Brooklyn McDonald had sharp pain in her knees with walking. It was worse when the eighth grader played volleyball. Doctors couldn't tell her why.

"Not knowing what it was for so long is very stressful and nerve-wracking," said Brooklyn.

Then she saw Dr. Kim Templeton, an orthopedic surgeon at the University of Kansas Hospital, who told her she had anterior knee pain syndrome from instability of the kneecap.

"It's moving around in there," Dr. Templeton said to Brooklyn.

It's a female health problem, seldom occurring in males.

"A lot of girls my age are probably going through the same problem and they don't know what it is either," Brooklyn said.

"Almost every health condition has a difference in cause or presentation or treatment or treatment response between men and women," said Dr. Templeton.

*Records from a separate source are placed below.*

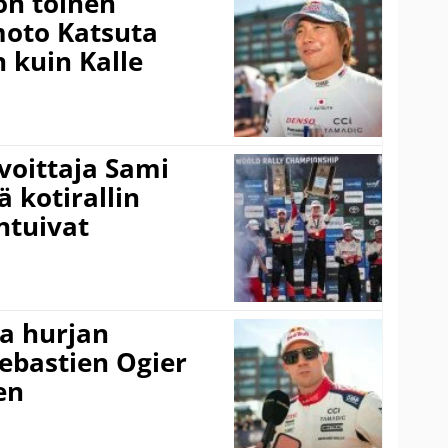
on toinen
amoto Katsuta
 kuin Kalle
voittaja Sami
ä kotirallin
ntuivat
a hurjan
ebastien Ogier
en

Everything from heart disease to depression. Yet Dr. Templeton says women's health has been thought of as "bikini medicine", including only the anatomic areas covered by a bikini. She pushed for the AMA to change its definition. This year, it did. Women's health is now defined as "conditions for which there is evidence that women's risks, presentations, and/or responses to treatments are different than those of men."

Dr. Templeton hopes it will result in better training of doctors and better treatment along with more research that includes women and looks for differences.

"The majority of drugs that have been removed from the market in the past decade or so have been because there's been an adverse response in women that was not identified in men, frequently because it was most frequently tested in men," she said.

With the correct diagnosis, Brooklyn is now getting physical therapy for her knee problem which is a female health problem.

Just last week, a study in JAMA Cardiology found that traditional treadmill tests to estimate heart disease risk may not provide accurate results for women. The scoring system was developed from studies done only in middle-aged men.